Шейлок отвержен не только по роду занятий – он ростовщик. К слову сказать, в шекспировское время выходцы с Востока и не могли рассчитывать на иные занятия, кроме торговли: участие в гражданской жизни было для них ограничено. Он отвержен не только по предрассудку семитизма, но и по свойствам характера; как заметил еще Пушкин, в нем намешано много чего: "Шейлок скуп, сметлив, мстителен, чадолюбив, остроумен". Ну и конечно, страстей у него хватает. Он прообраз тех коварных грязных таинственных восточных скряг, которые затем появятся и у Бальзака в романах, и у Пушкина, и у Гоголя в "Портрете". Даже этот возвышенный Антонио, такой предупредительный со всеми, называет его собакой и плюет на жидовский кафтан. Полная отверженность, чем, впрочем, не удивишь многих изгнанников. Казалось бы, перед нами законченный злодей, как Яго, как Ричард III. Но гений Шекспира в том и состоял, что он, в отличие от классицистов, у которых скупой только скуп, умел придать черты человечности даже злодею, возбуждая тем самым доверие читателя и зрителя к объемному выпуклому изображению. Шиллер или, скажем, Шелли в своей трагедии "Ченчи" ограничивается в подобном случае собранием уродств: их злодей – злодей до конца.

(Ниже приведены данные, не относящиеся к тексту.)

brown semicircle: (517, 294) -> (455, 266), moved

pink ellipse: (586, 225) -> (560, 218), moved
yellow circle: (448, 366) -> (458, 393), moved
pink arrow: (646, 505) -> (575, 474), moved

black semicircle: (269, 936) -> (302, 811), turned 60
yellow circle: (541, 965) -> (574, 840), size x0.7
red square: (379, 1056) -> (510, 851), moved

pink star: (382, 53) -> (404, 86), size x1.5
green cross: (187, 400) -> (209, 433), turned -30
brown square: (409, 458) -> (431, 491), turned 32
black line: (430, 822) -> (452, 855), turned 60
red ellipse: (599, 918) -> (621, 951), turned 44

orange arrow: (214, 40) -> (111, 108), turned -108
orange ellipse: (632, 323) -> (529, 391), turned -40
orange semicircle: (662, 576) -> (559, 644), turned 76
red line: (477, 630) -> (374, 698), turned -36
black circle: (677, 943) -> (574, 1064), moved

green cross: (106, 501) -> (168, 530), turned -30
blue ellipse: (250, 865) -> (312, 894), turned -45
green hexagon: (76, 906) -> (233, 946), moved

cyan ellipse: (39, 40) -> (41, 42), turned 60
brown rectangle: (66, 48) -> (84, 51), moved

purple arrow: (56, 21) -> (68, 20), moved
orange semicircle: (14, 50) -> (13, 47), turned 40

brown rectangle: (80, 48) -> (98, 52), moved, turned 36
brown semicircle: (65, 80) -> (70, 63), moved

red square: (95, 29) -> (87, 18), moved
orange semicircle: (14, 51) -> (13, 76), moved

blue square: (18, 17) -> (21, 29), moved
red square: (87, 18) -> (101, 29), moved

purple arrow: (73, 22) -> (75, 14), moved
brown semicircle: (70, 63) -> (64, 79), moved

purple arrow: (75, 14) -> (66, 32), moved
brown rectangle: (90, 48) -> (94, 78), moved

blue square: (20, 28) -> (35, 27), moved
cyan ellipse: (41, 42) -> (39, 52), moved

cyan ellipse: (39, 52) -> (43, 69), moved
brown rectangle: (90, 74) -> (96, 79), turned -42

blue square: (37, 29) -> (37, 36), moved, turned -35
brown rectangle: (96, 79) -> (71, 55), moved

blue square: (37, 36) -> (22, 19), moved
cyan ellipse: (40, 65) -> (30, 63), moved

Шейлок не возбуждает в нас страха, отвращения, ужаса. Нет, напротив, подчас – жалость. Он – человек с подавленными, извращенными чувствами, он несчастен, он заслуживает сострадания, да ведь и наказан!
Джессика, "самый крупный бриллиант" Шейлока, убегает с Лоренцо. Нет сомнения, Шейлок любит и привязан к Джессике, но опять-таки сквозь призму золота, в надежде на пестрых ягняток, извращенно, бесчеловечно. Не позавидуешь родственникам денежных воротил в смысле личного их счастья. Для Шейлока очевидно, что виновник всех его проблем – Антонио. Но не может быть, чтобы он, Шейлок, с его чудовищным богатством не смог сломить врага! И Шейлок использует неосторожное поручительство Антонио – его благородный жест в пику низкому еврею; он, человек сильных, неудержимых страстей, загорелся, когда появилась реальная возможность потребовать с должника фунт мяса. Он, "угнетенный, угнетает сам", а угнетен он в нашем случае благородством, силой великодушия Антонио и симпатиями венецианцев к нему.
Претензии Шейлока доказательны, по крайней мере красноречивы. Он апеллирует к венецианским законам: с какой стати дож владеет рабами, а ему, бедному еврею, нельзя потребовать неустойку, – кто из них более прав? Он говорит, имея в виду рабов дожа:
Их, как своих ослов, мулов и псов,
Вы гоните на рабский труд презренный...
Так кто же чума, кто поработитель Венеции, – он, Шейлок, или дож?